* Your instructions
The output should consist solely of the line containing "Back To Home Page (574, 874)" and the lines that follow it through the end of the data below.

[Dataset entries]
---

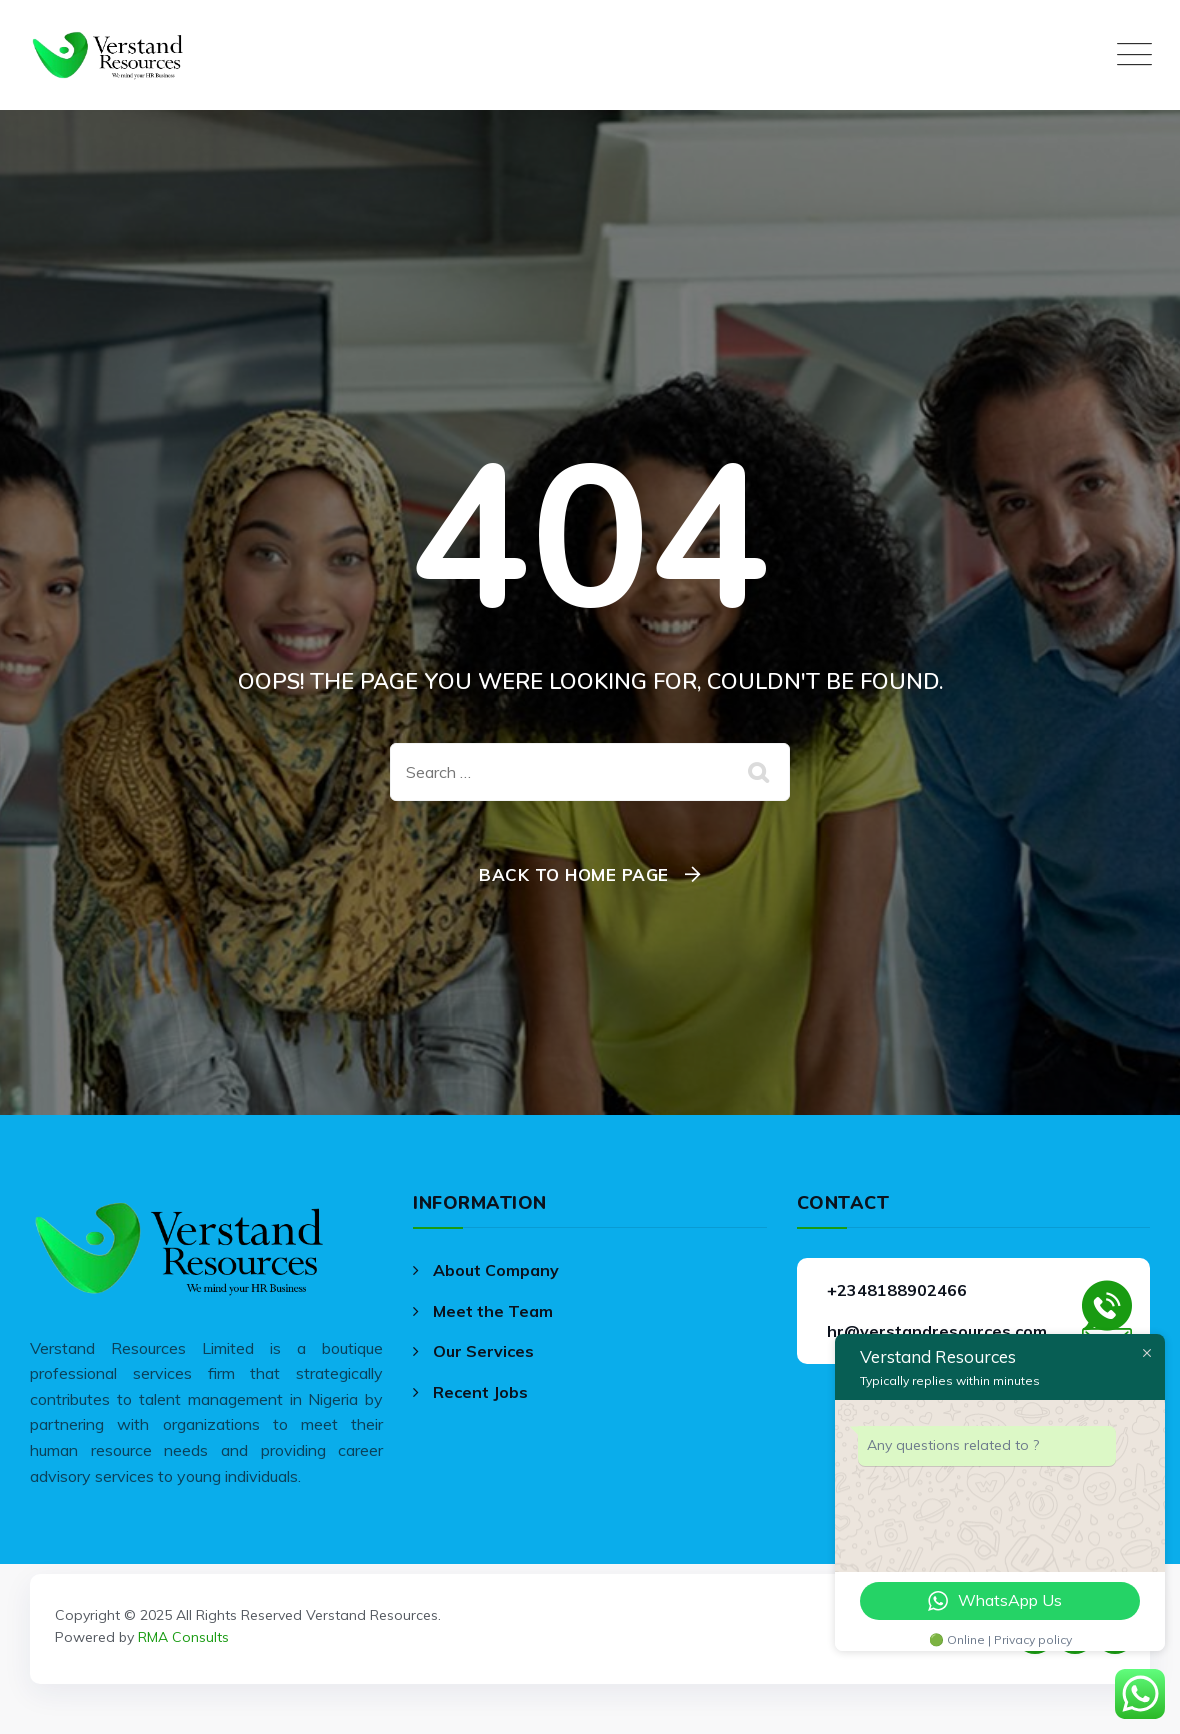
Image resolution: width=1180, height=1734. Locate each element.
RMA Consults (183, 1637)
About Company (496, 1270)
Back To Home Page (574, 874)
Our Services (483, 1351)
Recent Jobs (480, 1392)
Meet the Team (493, 1311)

---

* Exercise output
Back To Home Page (574, 874)
Our Services (483, 1351)
Recent Jobs (480, 1392)
Meet the Team (493, 1311)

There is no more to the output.